Middle East Meddling
Iraq holds parliamentary elections this weekend. But their outcome won’t be decided until much later, thanks to the huge mess U.S. and Iranian meddling made of Iraq’s political system, warns Hussein Ibish.
Messing with Iraq has been a rare area of agreement for the U.S. and Iran for the past 65 years. For most of that time, the U.S. has been either messing with Iran or dealing with the blowback, writes Pankaj Mishra. Trump’s nuclear-deal gambit is just the latest episode.
Don’t Go Russian In
Joe Nocera takes a deep dive into one man’s nightmarish experience working with a Russian company:
“The story I’m about to tell is one of those tales that make you wonder why anybody does business in Russia. It’s a country that really doesn’t play by anybody’s rules but its own.”
Watergate’s Grim Lesson
Democrats don’t want to think about the dark side of Watergate’s legacy, but they must, warns Sam Tanenhaus. History may see Richard Nixon’s defenestration as a triumph of the rule of law, but many conservatives never stopped stewing about it, considering it an undemocratic negation of a landslide election. Many won’t let Trump suffer the same fate so easily.

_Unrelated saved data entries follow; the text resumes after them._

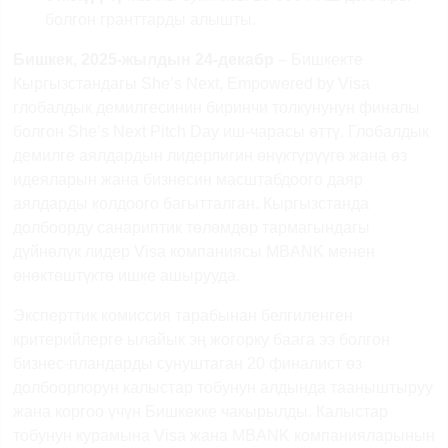
болгон гранттарды алышты.
Бишкек, 2025-жылдын 24-декабр
– Бишкекте
Кыргызстандагы
She
’
s
Next
,
Empowered
by
Visa
глобалдык демилгесинин биринчи толкунунун финалы
болгон
She
’
s
Next
Pitch
Day
иш-чарасы өттү. Глобалдык
демилге аялдардын лидерлигин өнүктүрүүгө жана өз
идеяларын жана бизнесин масштабдоого даяр
аялдарды колдоого багытталган. Кыргызстанда
долбоорду санариптик төлөмдөр тармагындагы
дүйнөлүк лидер
Visa
компаниясы
MBANK
менен
өнөктөштүктө ишке ашырууда.
Эксперттик комиссия тарабынан белгиленген
критерийлерге ылайык эң жогорку баага ээ болгон
бизнес-пландарды сунуштаган 20 финалист өз
долбоорлорун калыстар тобунун алдында тааныштыруу
жана коргоо үчүн Бишкекке чакырылды. Калыстар
тобунун курамына
Visa
жана
MBANK
компанияларынын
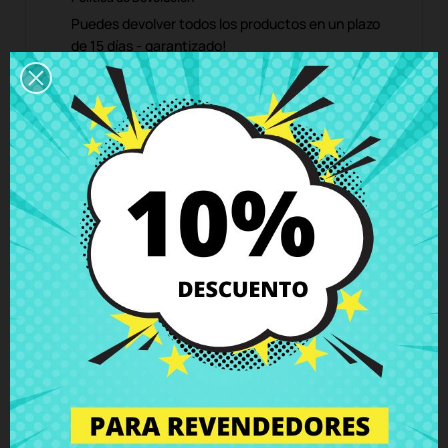
Puedes devolver todos los productos en un plazo
de 15 días - garantizado!
Descripción
Detalles del producto
Grados
Comentarios
Conector SATA DVD Lenovo G50-30
G50-45 G50-70 G50-80 Z50-70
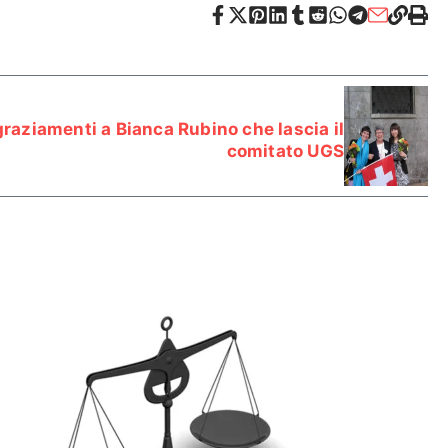
graziamenti a Bianca Rubino che lascia il
comitato UGS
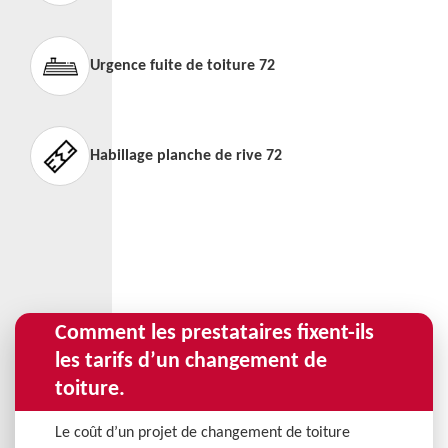
Urgence fuite de toiture 72
Habillage planche de rive 72
Comment les prestataires fixent-ils
les tarifs d’un changement de
toiture.
Le coût d’un projet de changement de toiture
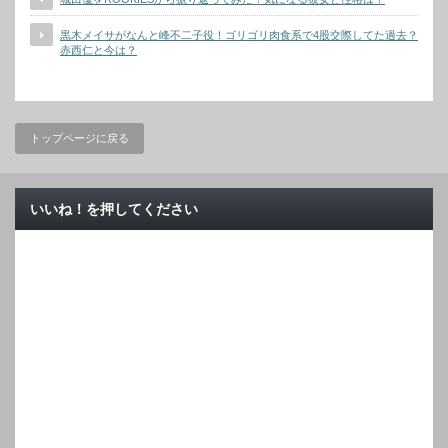
黒木メイサがなんと峰不二子役！ゴリゴリ肉食系で4股交際してた過去？
赤西仁と今は？
トップページに戻る
いいね！を押してください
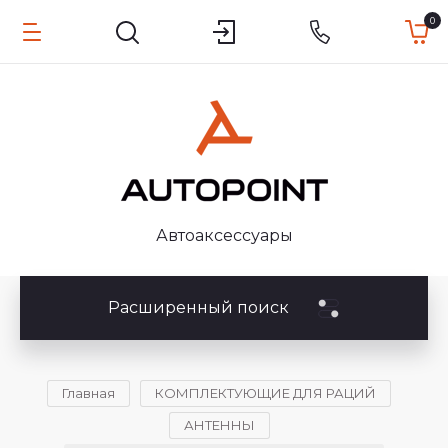
0
Автоаксессуары
Расширенный поиск
Главная
КОМПЛЕКТУЮЩИЕ ДЛЯ РАЦИЙ
АНТЕННЫ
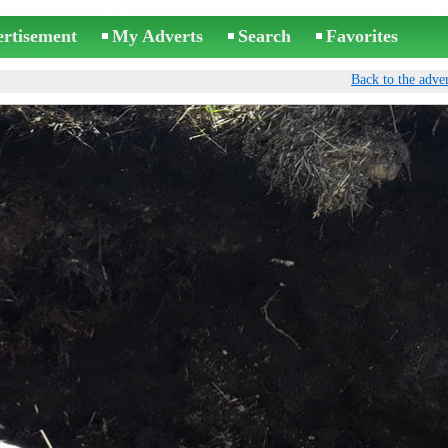
ertisement
My Adverts
Search
Favorites
Back to the adver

Banks have been cutting their rainy-day funds because obviously it will never rain again, Stephen Gandel writes.
We need a better, scarier, more descriptive term for anthropogenic climate change than “anthropogenic climate change.” – Faye Flam
It’s been two years. Maybe it’s time for the UK to figure out what “Brexit” really means? – Therese Raphael
Who’s been right on China so far? Not Maoists, not Western liberals. It’s Karl Marx. – Tyler Cowen
Corrections: Yesterday’s letter misspelled “invitations” and forgot the link to Justin Fox’s story on lumber tariffs.